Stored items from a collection
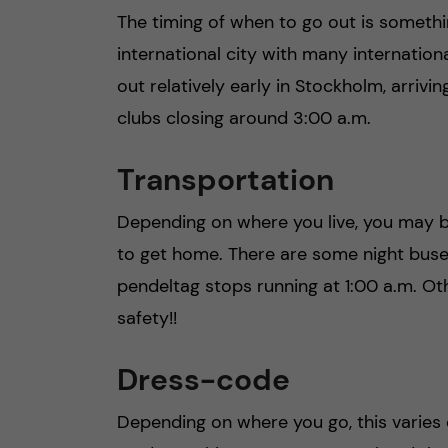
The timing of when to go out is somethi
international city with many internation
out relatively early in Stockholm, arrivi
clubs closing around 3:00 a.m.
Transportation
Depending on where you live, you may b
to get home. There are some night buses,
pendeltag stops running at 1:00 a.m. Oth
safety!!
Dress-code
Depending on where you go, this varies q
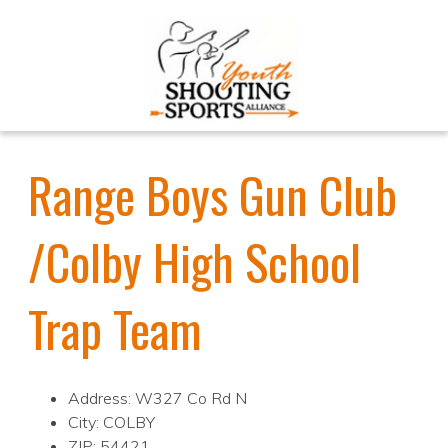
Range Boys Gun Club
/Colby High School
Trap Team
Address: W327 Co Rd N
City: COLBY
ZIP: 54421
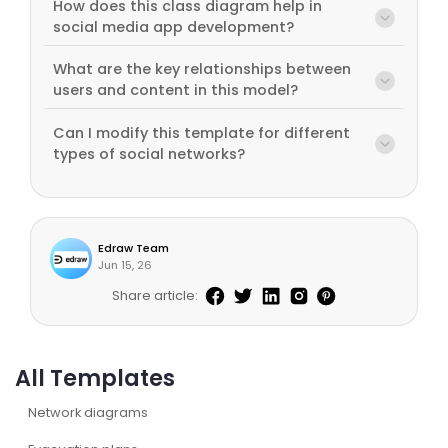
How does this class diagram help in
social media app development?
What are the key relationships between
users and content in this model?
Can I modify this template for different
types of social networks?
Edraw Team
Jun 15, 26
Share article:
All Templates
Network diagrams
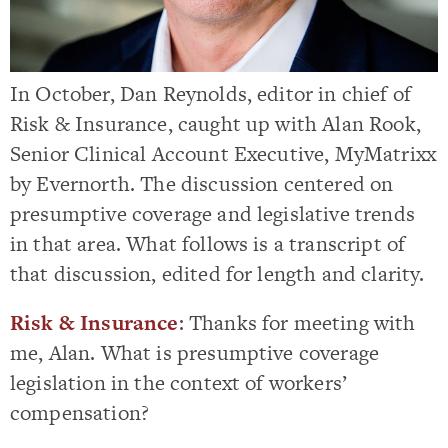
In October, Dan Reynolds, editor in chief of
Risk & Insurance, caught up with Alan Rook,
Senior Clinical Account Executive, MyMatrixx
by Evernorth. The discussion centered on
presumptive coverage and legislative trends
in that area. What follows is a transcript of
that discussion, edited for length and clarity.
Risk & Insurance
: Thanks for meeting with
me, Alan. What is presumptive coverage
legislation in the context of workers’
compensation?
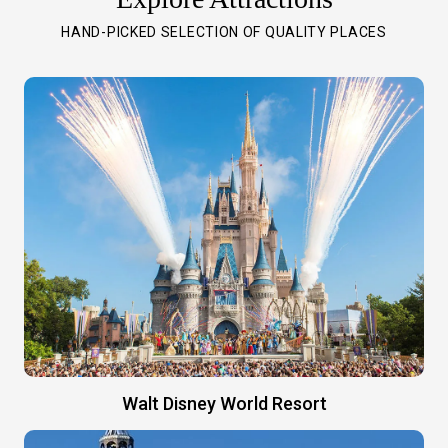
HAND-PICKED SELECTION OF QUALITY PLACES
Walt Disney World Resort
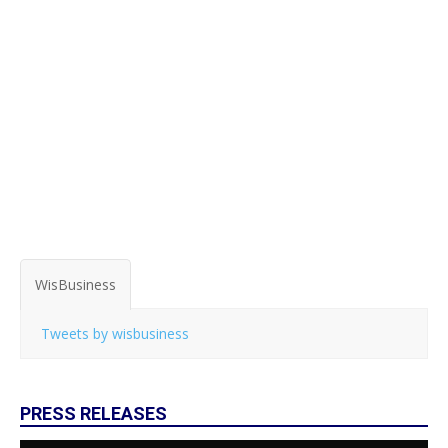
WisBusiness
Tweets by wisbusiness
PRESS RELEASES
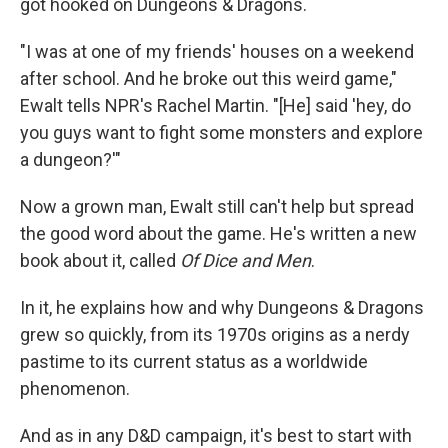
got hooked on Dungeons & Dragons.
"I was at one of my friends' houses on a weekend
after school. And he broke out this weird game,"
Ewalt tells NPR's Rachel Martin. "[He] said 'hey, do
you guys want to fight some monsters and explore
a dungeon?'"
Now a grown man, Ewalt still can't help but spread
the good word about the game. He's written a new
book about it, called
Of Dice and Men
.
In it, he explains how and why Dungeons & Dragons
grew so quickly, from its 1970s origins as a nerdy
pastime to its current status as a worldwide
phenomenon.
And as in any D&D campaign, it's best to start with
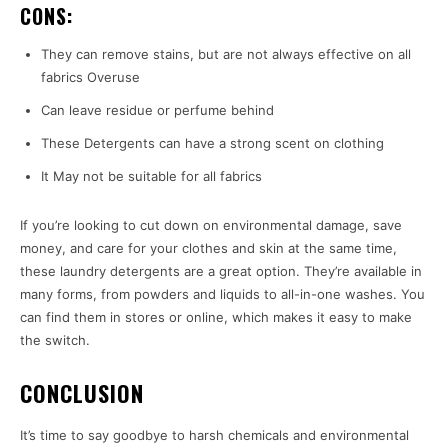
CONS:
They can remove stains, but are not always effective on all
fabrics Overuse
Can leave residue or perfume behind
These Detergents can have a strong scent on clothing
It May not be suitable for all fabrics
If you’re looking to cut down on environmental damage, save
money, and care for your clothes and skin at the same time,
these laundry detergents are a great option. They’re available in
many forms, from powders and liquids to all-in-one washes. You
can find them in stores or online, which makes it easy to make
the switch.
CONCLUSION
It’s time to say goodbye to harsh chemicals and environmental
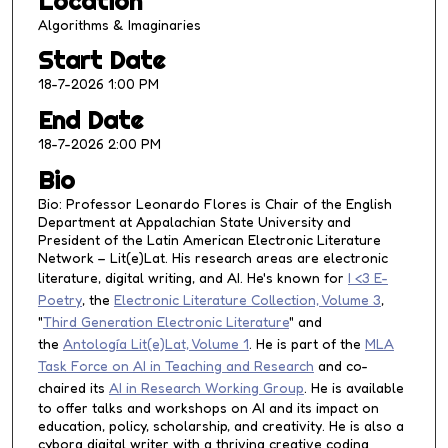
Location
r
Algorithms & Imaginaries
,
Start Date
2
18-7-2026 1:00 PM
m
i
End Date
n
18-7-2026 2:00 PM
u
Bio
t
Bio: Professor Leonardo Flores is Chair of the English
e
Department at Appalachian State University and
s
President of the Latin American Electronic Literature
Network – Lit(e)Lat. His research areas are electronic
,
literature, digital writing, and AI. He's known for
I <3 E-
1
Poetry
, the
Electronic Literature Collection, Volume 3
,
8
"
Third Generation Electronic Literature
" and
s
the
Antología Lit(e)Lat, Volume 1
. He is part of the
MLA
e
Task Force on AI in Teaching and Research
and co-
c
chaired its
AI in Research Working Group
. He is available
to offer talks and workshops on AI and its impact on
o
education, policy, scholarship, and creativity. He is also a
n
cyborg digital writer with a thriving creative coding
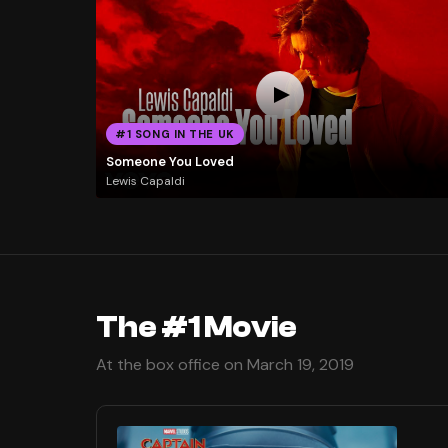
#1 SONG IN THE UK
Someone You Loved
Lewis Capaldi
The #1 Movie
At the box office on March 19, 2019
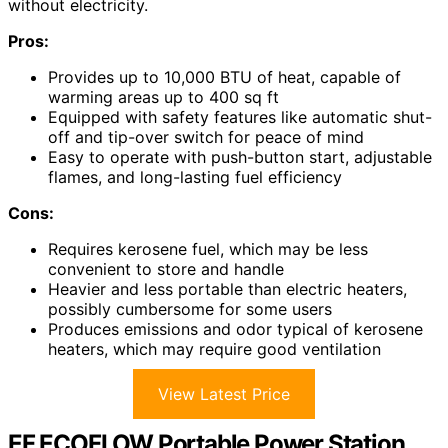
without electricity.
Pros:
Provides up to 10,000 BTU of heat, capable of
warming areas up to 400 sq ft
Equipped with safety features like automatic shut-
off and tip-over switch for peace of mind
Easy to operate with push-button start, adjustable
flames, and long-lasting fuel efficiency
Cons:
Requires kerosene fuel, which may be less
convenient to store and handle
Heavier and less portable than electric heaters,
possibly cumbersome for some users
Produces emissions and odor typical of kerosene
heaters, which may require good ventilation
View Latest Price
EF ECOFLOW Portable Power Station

* * *

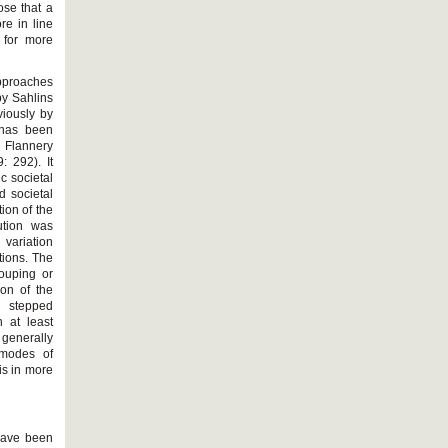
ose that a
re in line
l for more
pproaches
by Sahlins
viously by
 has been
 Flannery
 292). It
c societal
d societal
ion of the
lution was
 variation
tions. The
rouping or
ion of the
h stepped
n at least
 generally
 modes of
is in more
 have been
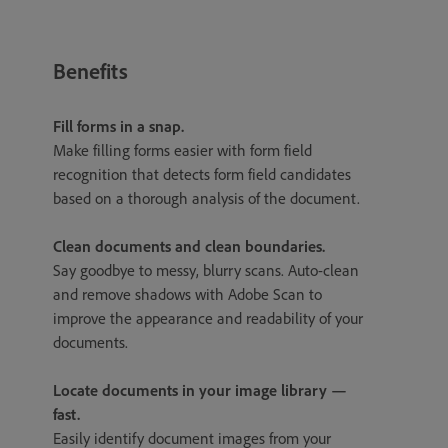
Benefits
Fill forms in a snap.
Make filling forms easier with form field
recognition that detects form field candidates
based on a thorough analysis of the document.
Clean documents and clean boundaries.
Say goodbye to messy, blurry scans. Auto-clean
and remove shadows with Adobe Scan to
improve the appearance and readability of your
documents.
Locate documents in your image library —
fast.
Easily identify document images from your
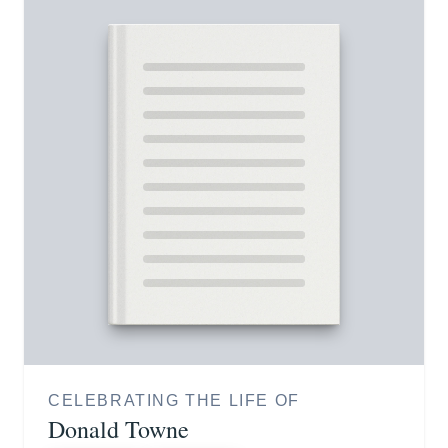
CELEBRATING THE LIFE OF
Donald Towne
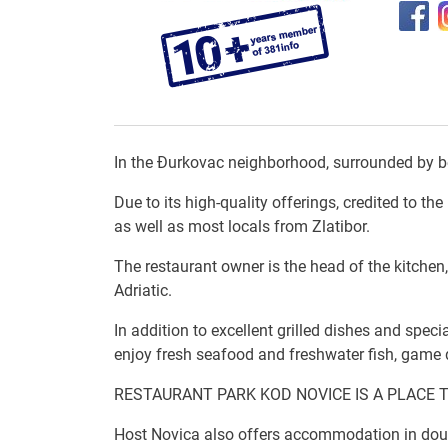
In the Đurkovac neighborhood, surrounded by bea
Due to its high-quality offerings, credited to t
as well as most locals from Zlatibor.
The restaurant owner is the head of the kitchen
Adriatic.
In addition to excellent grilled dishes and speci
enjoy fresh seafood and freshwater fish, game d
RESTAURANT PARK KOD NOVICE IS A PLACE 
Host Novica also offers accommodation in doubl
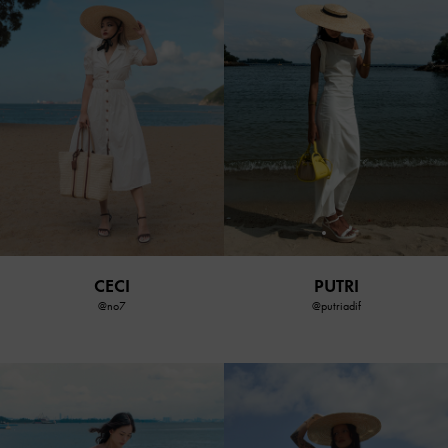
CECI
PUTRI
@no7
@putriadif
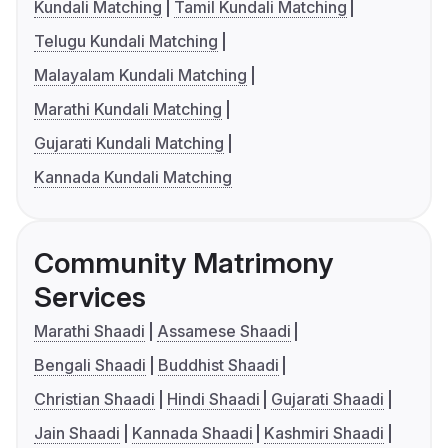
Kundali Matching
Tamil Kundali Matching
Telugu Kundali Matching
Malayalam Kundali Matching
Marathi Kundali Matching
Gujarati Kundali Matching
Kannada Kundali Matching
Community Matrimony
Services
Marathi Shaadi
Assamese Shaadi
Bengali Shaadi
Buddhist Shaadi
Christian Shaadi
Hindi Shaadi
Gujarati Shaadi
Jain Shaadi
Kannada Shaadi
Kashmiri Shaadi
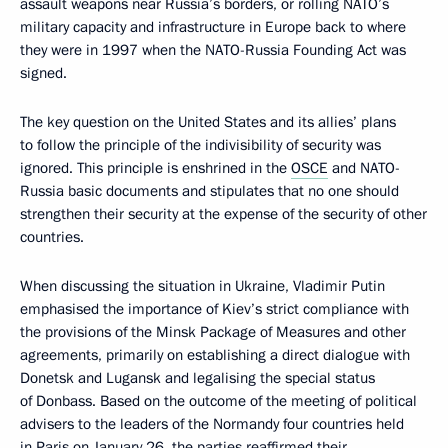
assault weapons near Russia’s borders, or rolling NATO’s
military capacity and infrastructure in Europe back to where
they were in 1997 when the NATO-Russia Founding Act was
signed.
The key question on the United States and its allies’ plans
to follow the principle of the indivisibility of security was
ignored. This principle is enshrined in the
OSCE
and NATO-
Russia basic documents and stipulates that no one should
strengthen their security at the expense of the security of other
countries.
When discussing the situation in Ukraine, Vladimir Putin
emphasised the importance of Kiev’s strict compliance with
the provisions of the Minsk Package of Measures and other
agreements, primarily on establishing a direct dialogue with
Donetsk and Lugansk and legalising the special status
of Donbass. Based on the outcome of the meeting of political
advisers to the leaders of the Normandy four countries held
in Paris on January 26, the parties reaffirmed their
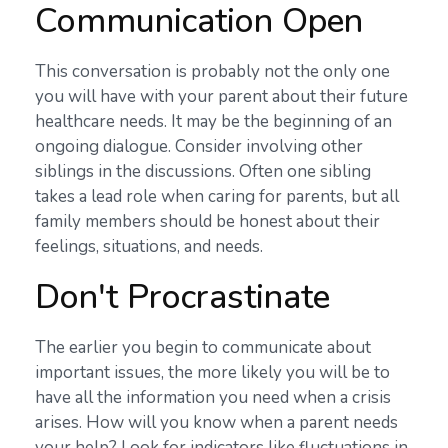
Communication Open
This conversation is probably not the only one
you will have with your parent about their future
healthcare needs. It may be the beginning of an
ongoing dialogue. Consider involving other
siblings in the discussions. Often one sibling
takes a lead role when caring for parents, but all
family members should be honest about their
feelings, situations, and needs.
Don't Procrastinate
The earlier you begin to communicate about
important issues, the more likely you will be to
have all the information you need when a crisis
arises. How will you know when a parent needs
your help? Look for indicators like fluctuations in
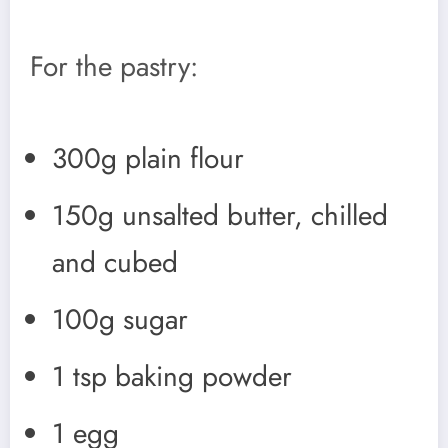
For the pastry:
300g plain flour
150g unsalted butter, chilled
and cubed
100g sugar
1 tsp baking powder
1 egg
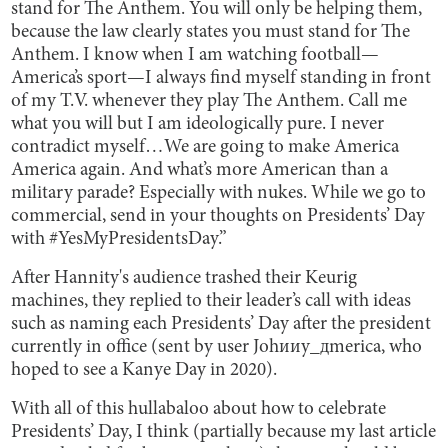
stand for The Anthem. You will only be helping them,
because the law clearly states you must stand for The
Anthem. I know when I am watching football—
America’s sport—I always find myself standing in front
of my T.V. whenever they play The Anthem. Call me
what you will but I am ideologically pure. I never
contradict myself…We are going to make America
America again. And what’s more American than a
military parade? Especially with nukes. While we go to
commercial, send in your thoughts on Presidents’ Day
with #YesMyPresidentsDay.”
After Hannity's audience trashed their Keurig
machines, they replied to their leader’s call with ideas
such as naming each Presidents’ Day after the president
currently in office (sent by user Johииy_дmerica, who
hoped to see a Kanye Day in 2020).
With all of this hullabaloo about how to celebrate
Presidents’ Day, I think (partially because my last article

* * *

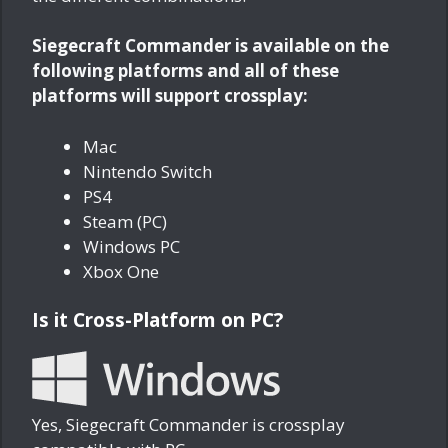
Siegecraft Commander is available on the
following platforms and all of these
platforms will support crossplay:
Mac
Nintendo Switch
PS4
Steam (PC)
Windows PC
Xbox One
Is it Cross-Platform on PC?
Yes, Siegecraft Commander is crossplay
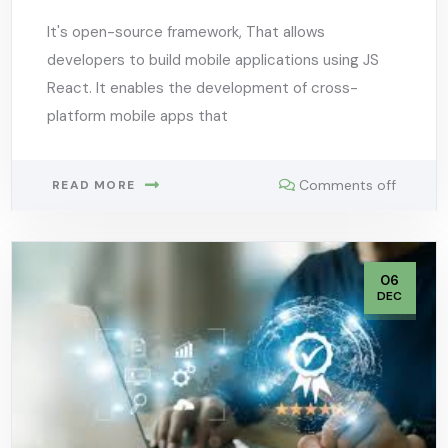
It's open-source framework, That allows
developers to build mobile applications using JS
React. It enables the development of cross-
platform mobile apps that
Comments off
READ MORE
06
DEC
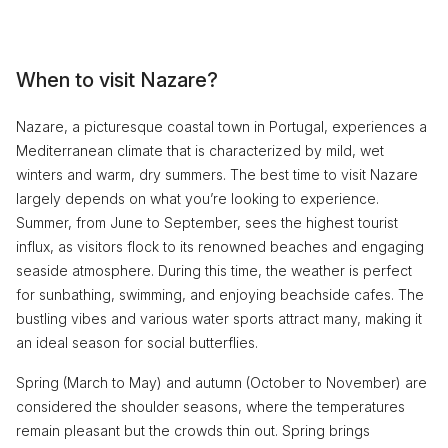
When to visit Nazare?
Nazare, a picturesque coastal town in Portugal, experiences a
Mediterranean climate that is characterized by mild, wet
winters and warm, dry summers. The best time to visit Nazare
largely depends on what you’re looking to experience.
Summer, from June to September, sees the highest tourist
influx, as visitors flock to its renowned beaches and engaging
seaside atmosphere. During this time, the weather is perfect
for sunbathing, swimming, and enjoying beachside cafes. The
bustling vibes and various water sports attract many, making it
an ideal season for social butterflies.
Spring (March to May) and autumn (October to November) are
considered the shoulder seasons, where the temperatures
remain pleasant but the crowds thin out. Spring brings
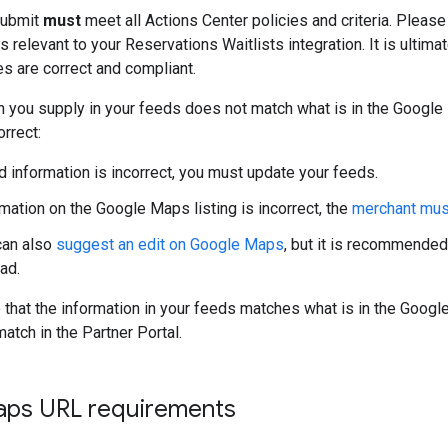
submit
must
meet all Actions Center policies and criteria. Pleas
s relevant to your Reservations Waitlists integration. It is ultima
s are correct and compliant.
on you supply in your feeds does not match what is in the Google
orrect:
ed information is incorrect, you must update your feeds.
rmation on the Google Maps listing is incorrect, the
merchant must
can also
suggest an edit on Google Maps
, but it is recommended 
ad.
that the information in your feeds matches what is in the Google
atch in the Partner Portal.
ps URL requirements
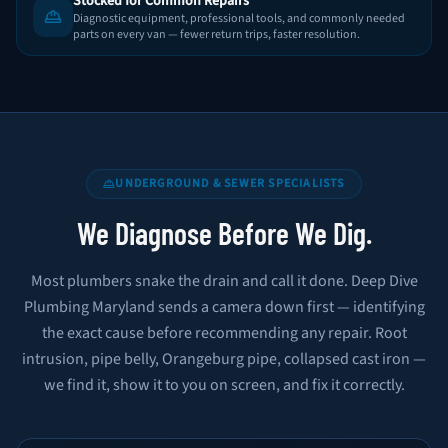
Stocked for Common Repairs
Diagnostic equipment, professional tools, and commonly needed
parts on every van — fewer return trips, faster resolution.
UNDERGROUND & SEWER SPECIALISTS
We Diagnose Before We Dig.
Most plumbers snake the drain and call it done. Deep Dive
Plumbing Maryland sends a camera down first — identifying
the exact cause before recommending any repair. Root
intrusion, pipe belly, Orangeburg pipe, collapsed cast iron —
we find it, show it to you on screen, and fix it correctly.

# [Your objective]
Reproduce every line in the records above that contains the word "looking".

# [Answer for this exercise]
If you’re looking to cut down on environmental damage, save
largely depends on what you’re looking to experience.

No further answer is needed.